According to Jim, he basically did whatever Kaiser told him to do, since he didn’t have specific duties.
“I went to work for Kaiser-Francis in 1977,” Jim said. “I didn’t have an office. I shared a small conference room with a secretary, an auditor and part-time help. We had one phone and no filing cabinet. You just stuck your stuff
in a corner.”
The Story of Cactus
Over the years at Kaiser-Francis Jim helped acquire oil and gas properties. In 1981 they bought a drilling company named Pilgrim, which included two rigs. These were the boom years and it didn’t make sense to run just two rigs. So the company bought two new large SCR rigs.
“We got our new rigs in place just in time for the bust in 1982,” said Jim. “Pilgrim #3 (an Ideco 2100E) cost us $6 million to build. Companies started going out of business so we started buying. We purchased another Ideco 2100E for $1 million. We thought we had hit a home run! We were completely wrong. To give you some perspective, we bought a bigger, better Ideco 2100E that had only drilled one well in 1986 for $240,000. That was the bottom.”

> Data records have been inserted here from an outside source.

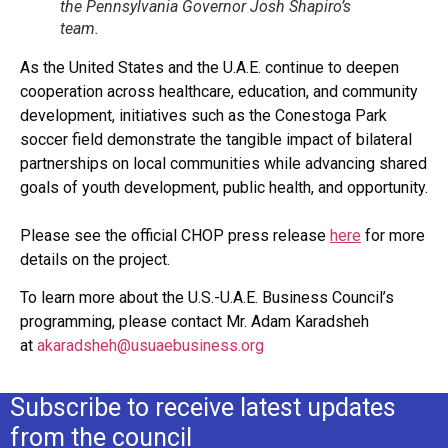
the Pennsylvania Governor Josh Shapiro’s
team.
As the United States and the U.A.E. continue to deepen
cooperation across healthcare, education, and community
development, initiatives such as the Conestoga Park
soccer field demonstrate the tangible impact of bilateral
partnerships on local communities while advancing shared
goals of youth development, public health, and opportunity.
Please see the official CHOP press release
here
for more
details on the project.
To learn more about the U.S.-U.A.E. Business Council’s
programming, please contact Mr. Adam Karadsheh
at
akaradsheh@usuaebusiness.org
Subscribe to receive latest updates
from the council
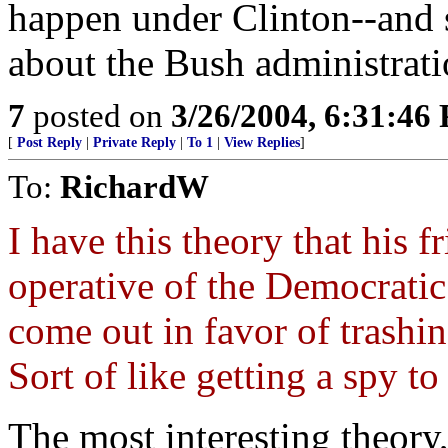
happen under Clinton--and 
about the Bush administrati
7
posted on
3/26/2004, 6:31:46
[
Post Reply
|
Private Reply
|
To 1
|
View Replies
]
To:
RichardW
I have this theory that his 
operative of the Democratic
come out in favor of trashin
Sort of like getting a spy to 
The most interesting theory,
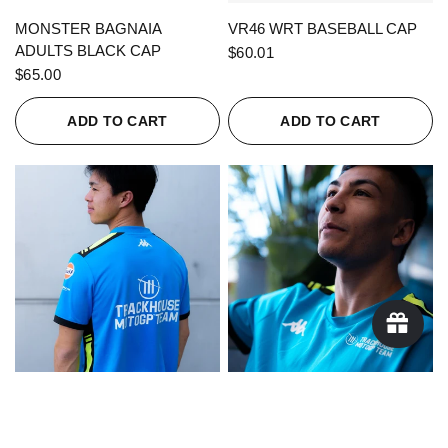
QUICK VIEW
QUICK VIEW
MONSTER BAGNAIA
VR46 WRT BASEBALL CAP
ADULTS BLACK CAP
$60.01
$65.00
ADD TO CART
ADD TO CART
QUICK VIEW
QUICK VIEW
KAPPA X TRACKHOUSE
KAPPA X TRACKHOUSE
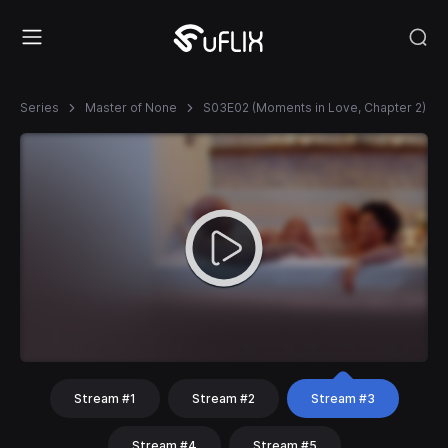
Series
Master of None
S03E02 (Moments in Love, Chapter 2)
Stream #1
Stream #2
Stream #3
Stream #4
Stream #5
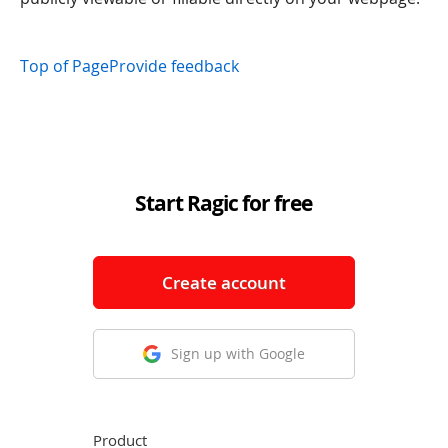
Top of Page
Provide feedback
Start Ragic for free
Create account
Sign up with Google
Product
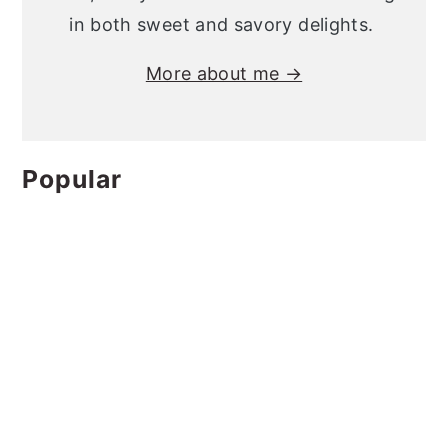
in both sweet and savory delights.
More about me →
Popular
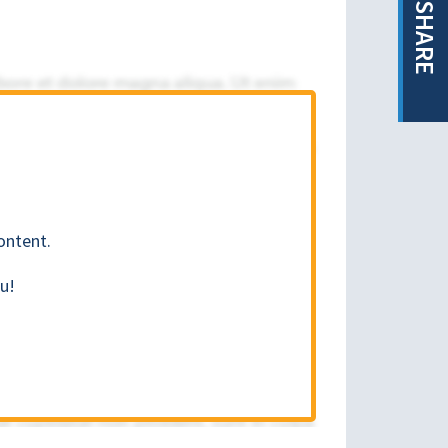
SHARE
ontent.
u!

In 1989 Kaiser purchased Cactus Drilling. The 20-rig company was dormant at the time and it remained dormant. In the meantime, Jim was also buying and acquiring lots of equipment for cents on the dollar and trying to sell the equipment at a profit.
A decade later, Kaiser decided to quit selling equipment and start refurbishing rigs to operate as a drilling company.
Cactus seemed like a good name for a drilling company,” Jim said. “They had been around forever, so I knew that was positive. I was an accountant and didn’t know anything about rigging up so I learned everything I could by osmosis. I studied composite catalogs and other reference material. And most importantly, I hired a guy named Ron Tyson.”
Needless to say, Ron Tyson turned out to be a great fit.
“I knew Ron was capable,” said Jim. “What I didn’t realize at the time was that Ron is exceptionally good with people. Although good drilling rigs are important, Ron correctly pointed out to me that we are in the business of managing people who happen to run drilling rigs. That’s a good philosophy. And it’s the truth. It has made Cactus run successfully for years.”
Jim is 76-years-old. He “retired” three years ago, but still consults for the company.
“I feel like Cactus is mine,” he explained. “We’ve had our ups and downs but this is a cyclical business. Business is not going to be great forever. Everyone knows that. But it’s funny how people forget it along the way. I’m really proud of what we have accomplished, but I’m more proud of the exceptional people at Cactus who have made this their career. It’s not about the iron. It’s about the people.”